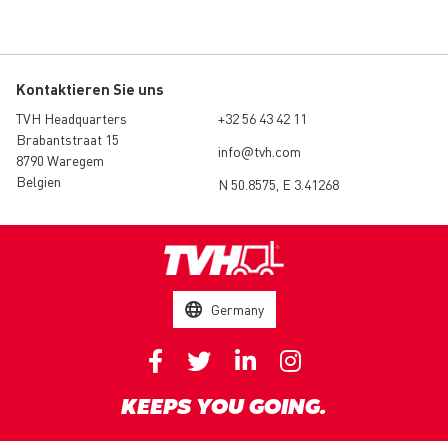
Kontaktieren Sie uns
TVH Headquarters
+32 56 43 42 11
Brabantstraat 15
info@tvh.com
8790 Waregem
Belgien
N 50.8575, E 3.41268
Germany
KEEPS YOU GOING.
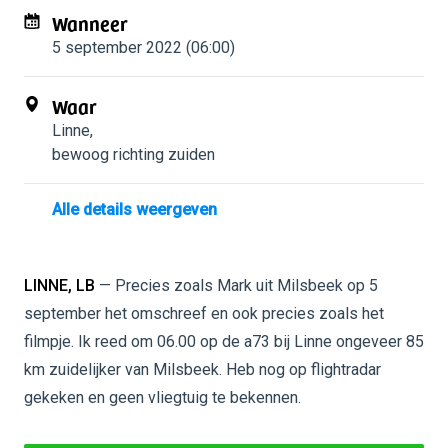
Wanneer
5 september 2022 (06:00)
Waar
Linne
,
bewoog richting zuiden
Alle details weergeven
LINNE, LB
— Precies zoals Mark uit Milsbeek op 5
september het omschreef en ook precies zoals het
filmpje. Ik reed om 06.00 op de a73 bij Linne ongeveer 85
km zuidelijker van Milsbeek. Heb nog op flightradar
gekeken en geen vliegtuig te bekennen.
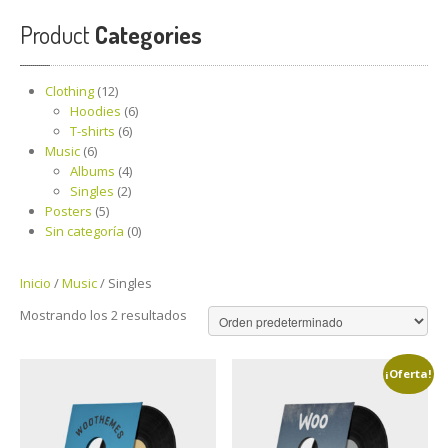
INICIO
Product
Categories
Clothing
(12)
Hoodies
(6)
T-shirts
(6)
Music
(6)
Albums
(4)
Singles
(2)
Posters
(5)
Sin categoría
(0)
Inicio
/
Music
/ Singles
Mostrando los 2 resultados
¡Oferta!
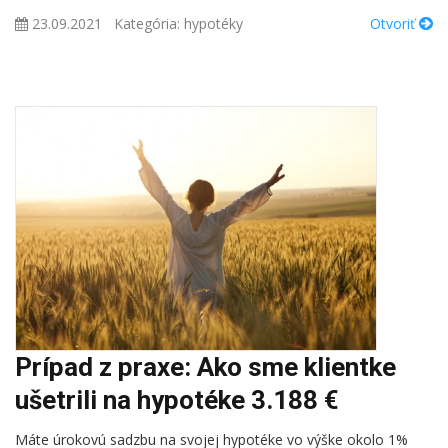
23.09.2021
Kategória:
hypotéky
Otvoriť
Prípad z praxe: Ako sme klientke
ušetrili na hypotéke 3.188 €
Máte úrokovú sadzbu na svojej hypotéke vo výške okolo 1%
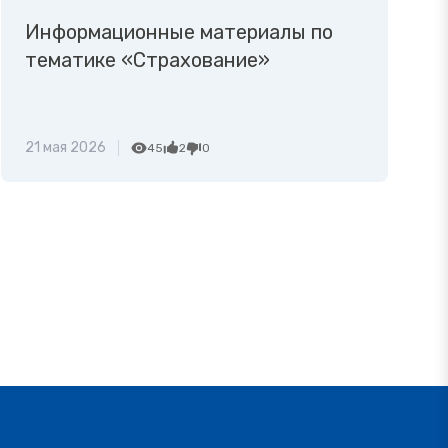
Информационные материалы по
тематике «Страхование»
21 мая 2026
45
2
0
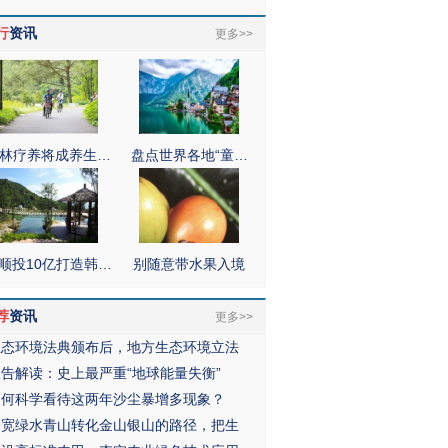
行
资讯
更多>>
林疗养将成养生…
盘点世界各地“童…
顺投10亿打造韩…
别随意带水果入境
荐
资讯
更多>>
生态环境法典颁布后，地方生态环境立法
报告解读：史上最严重“地球能量失衡”
如何科学看待这两年沙尘暴增多现象？
拓宽绿水青山转化金山银山的路径，把生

====

TASK DESCRIPTION: What lines in the data hold the word "hypotéke"? Return them.

EXERCISE ANSWER:
ušetrili na hypotéke 3.188 €
Máte úrokovú sadzbu na svojej hypotéke vo výške okolo 1%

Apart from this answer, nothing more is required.